Solarmodul-Preise stabilisieren sich: Fokus auf BC-Technologie

Die Preise für Solarmodule zeigen Anzeichen einer Stabilisierung, während neue Technologien wie die Back Contact-Methode verstärkt in den Fokus rücken.
Marktentwicklung bei Photovoltaik-Modulen
Nach einer Phase erheblicher Preisschwankungen am globalen Markt zeichnet sich bei den Kosten für Solarmodule eine Stabilisierung ab. Marktanalyst Martin Schachinger beobachtet diese Entwicklung genau und ordnet die aktuelle Marktlage sowie die technologischen Verschiebungen innerhalb der Branche ein.
Die bisherige Volatilität, die durch Überkapazitäten und gestörte Lieferketten befeuert wurde, scheint einer Phase der Konsolidierung zu weichen. Dies bietet Anlegern und Installateuren eine verbesserte Planungssicherheit für kommende Projekte im Bereich der erneuerbaren Energien.

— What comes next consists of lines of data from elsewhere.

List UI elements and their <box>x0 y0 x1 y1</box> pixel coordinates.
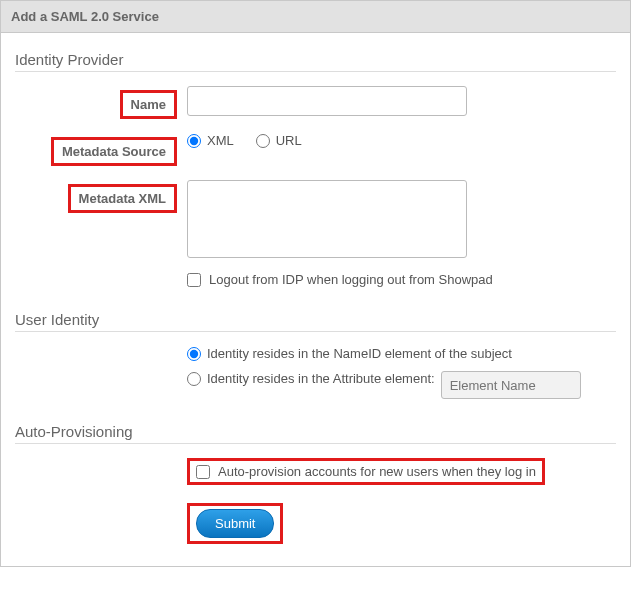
attribute-element-name-input[interactable] <box>441 371 581 399</box>
radio-option-attribute[interactable]: Identity resides in the Attribute elemen… <box>187 371 435 386</box>
label-name: Name <box>120 90 177 119</box>
radio-option-url[interactable]: URL <box>256 133 302 148</box>
dialog-body: Identity Provider Name Metadata Source X… <box>1 33 630 566</box>
radio-url-label: URL <box>276 133 302 148</box>
name-input[interactable] <box>187 86 467 116</box>
highlight-submit: Submit <box>187 503 283 544</box>
row-name: Name <box>15 86 616 119</box>
radio-nameid-label: Identity resides in the NameID element o… <box>207 346 512 361</box>
row-auto-provision: Auto-provision accounts for new users wh… <box>15 458 616 485</box>
section-title-idp: Identity Provider <box>15 51 616 68</box>
checkbox-auto-provision-label: Auto-provision accounts for new users wh… <box>218 464 536 479</box>
checkbox-logout-idp-label: Logout from IDP when logging out from Sh… <box>209 272 493 287</box>
highlight-auto-provision: Auto-provision accounts for new users wh… <box>187 458 545 485</box>
radio-attribute-label: Identity resides in the Attribute elemen… <box>207 371 435 386</box>
dialog-add-saml-service: Add a SAML 2.0 Service Identity Provider… <box>0 0 631 567</box>
row-logout-option: Logout from IDP when logging out from Sh… <box>15 272 616 287</box>
row-identity-nameid: Identity resides in the NameID element o… <box>15 346 616 361</box>
row-metadata-xml: Metadata XML <box>15 180 616 258</box>
row-metadata-source: Metadata Source XML URL <box>15 133 616 166</box>
metadata-xml-textarea[interactable] <box>187 180 467 258</box>
section-title-auto-provisioning: Auto-Provisioning <box>15 423 616 440</box>
checkbox-logout-idp-input[interactable] <box>187 273 201 287</box>
radio-xml[interactable] <box>187 134 201 148</box>
radio-option-nameid[interactable]: Identity resides in the NameID element o… <box>187 346 512 361</box>
radio-xml-label: XML <box>207 133 234 148</box>
row-submit: Submit <box>15 503 616 544</box>
row-identity-attribute: Identity resides in the Attribute elemen… <box>15 371 616 399</box>
radio-nameid[interactable] <box>187 347 201 361</box>
section-title-user-identity: User Identity <box>15 311 616 328</box>
radio-attribute[interactable] <box>187 372 201 386</box>
divider <box>15 71 616 72</box>
label-metadata-xml: Metadata XML <box>68 184 177 213</box>
divider <box>15 331 616 332</box>
submit-button[interactable]: Submit <box>196 509 274 538</box>
checkbox-logout-idp[interactable]: Logout from IDP when logging out from Sh… <box>187 272 493 287</box>
label-metadata-source: Metadata Source <box>51 137 177 166</box>
dialog-title: Add a SAML 2.0 Service <box>1 1 630 33</box>
radio-url[interactable] <box>256 134 270 148</box>
divider <box>15 443 616 444</box>
radio-option-xml[interactable]: XML <box>187 133 234 148</box>
checkbox-auto-provision-input[interactable] <box>196 465 210 479</box>
checkbox-auto-provision[interactable]: Auto-provision accounts for new users wh… <box>196 464 536 479</box>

Aufstieg der Back Contact (BC) Technologie
Ein wesentlicher Treiber des technologischen Wandels ist die zunehmende Bedeutung der Back Contact (BC) Technologie. Im Gegensatz zu herkömmlichen Zellstrukturen werden bei dieser Methode die elektrischen Kontakte auf die Rückseite der Solarzelle verlegt.
Dieser technologische Fortschritt bietet mehrere entscheidende Vorteile für die Effizienzsteigerung:
- Höhere Wirkungsgrade: Durch die Reduzierung der Abschattung auf der Vorderseite der Zelle kann mehr Sonnenlicht absorbiert werden.
- Ästhetik: Die Moduloberfläche erscheint einheitlich dunkel und ohne sichtbare silberne Leiterbahnen, was besonders im privaten Wohnbereich gefragt ist.
- Leistungsstabilität: Die optimierte Zellstruktur trägt potenziell zu einer verbesserten Langzeitperformance bei.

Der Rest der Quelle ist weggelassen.